--- THE TASK ---
Every line from the first record below down to the line that includes "bulan seterusnya" must be reproduced exactly; the pictures are not.

(Saved data entries)
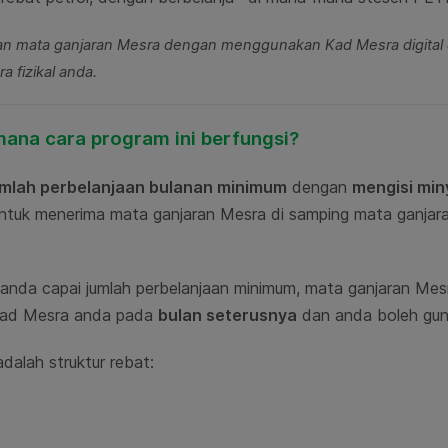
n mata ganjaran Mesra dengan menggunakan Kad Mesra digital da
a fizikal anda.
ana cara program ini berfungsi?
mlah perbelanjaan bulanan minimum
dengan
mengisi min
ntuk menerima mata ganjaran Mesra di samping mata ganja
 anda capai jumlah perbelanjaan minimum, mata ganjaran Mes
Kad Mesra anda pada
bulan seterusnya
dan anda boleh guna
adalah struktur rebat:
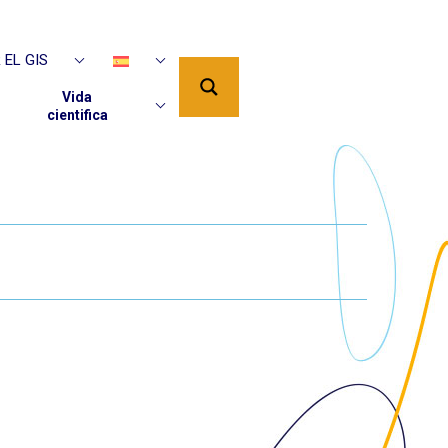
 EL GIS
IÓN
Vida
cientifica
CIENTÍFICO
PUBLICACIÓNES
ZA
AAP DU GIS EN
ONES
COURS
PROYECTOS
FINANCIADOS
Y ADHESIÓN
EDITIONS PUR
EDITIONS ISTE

--- RESPONSE FOR THIS EXERCISE ---
n mata ganjaran Mesra dengan menggunakan Kad Mesra digital da
a fizikal anda.
ana cara program ini berfungsi?
mlah perbelanjaan bulanan minimum
dengan
mengisi min
ntuk menerima mata ganjaran Mesra di samping mata ganja
 anda capai jumlah perbelanjaan minimum, mata ganjaran Mes
Kad Mesra anda pada
bulan seterusnya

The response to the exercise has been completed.